Si tratta di un gioco d’azzardo che negli ultimi vent’anni ha causato patologie da dipendenza, come l’alcool o, peggio, la droga. Tanto è vero che anche in questo settore, all’apparenza innocuo, si sono dovuti allestire in tutta fretta centri di auto-mutuo aiuto. C’è chi si è “mangiato” la pensione, chi la tredicesima, chi è dovuto ricorrere proprio a un mutuo per non soccombere all’irrefrenabile dipendenza del gioco in questi mini casinò sotto casa.

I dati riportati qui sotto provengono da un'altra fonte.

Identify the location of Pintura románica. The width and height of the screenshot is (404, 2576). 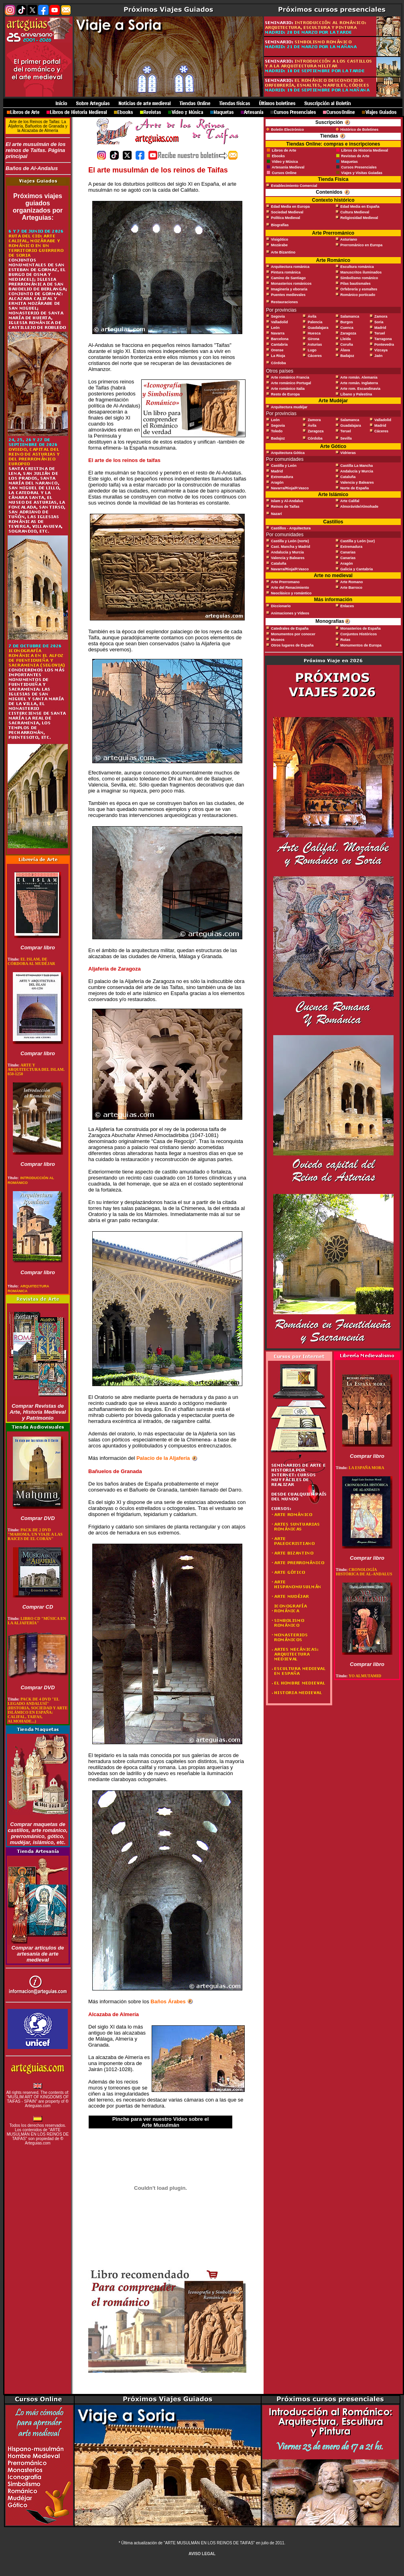 (286, 272).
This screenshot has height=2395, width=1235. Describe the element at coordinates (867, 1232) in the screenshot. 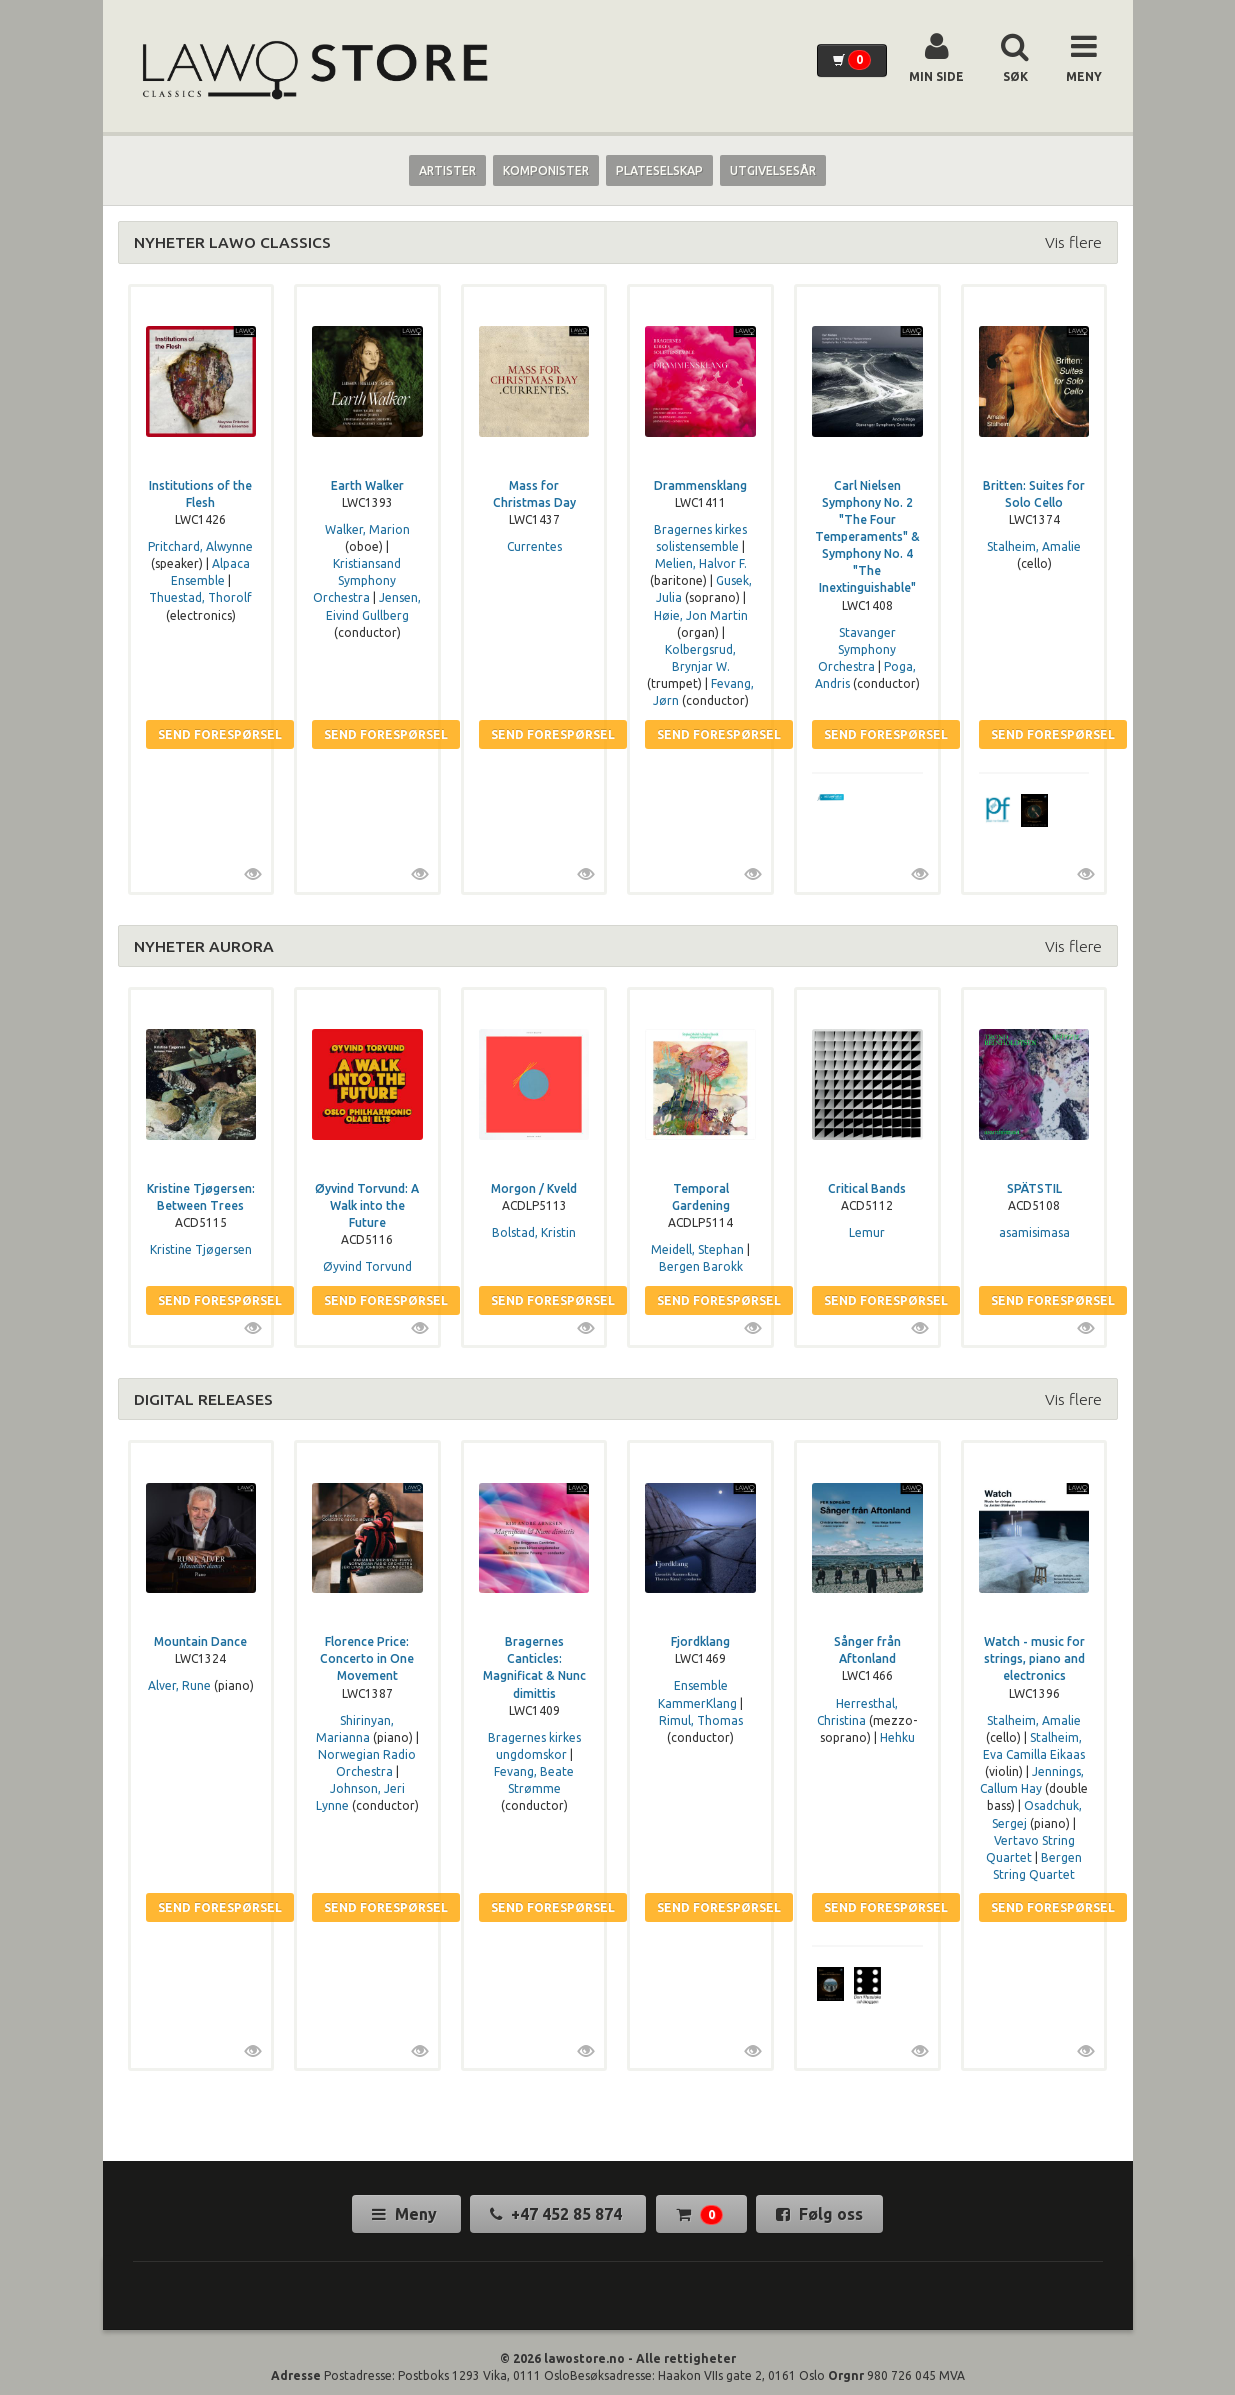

La questione è diventata un problema nazionale se il presidente del Consiglio, Renzi, il 6 settembre scorso ha annunciato: “Sul gioco d’azzardo stiamo per mettere a punto una misura per togliere le slot dalle tabaccherie e dagli esercizi commerciali”. Il fatto è che per recuperare denari da immettere in quella voragine che è il debito pubblico, lo Stato si è fatto biscazziere con la diffusione delle cartelle “Gratta e vinci”, altro paradiso delle illusioni. Un solo dato (spaventoso): dal 2003 lo Stato ha creato una “economia del gioco” autorizzando 470mila slot machine. Tant’è che nel 2015 su un totale di spesa per consumi da parte delle famiglie stimato in 850 miliardi di euro, il gioco d’azzardo si è “mangiato” più del 10%, vale a dire 88 miliardi di euro.
Quando da ragazzi giocavamo al “flipper”, se l’apparecchio elettrico era sottoposto a sollecitazioni non proprio corrette, al massimo si “mangiava” una pallina. Altri tempi, altri appetiti di gioco, altre diete.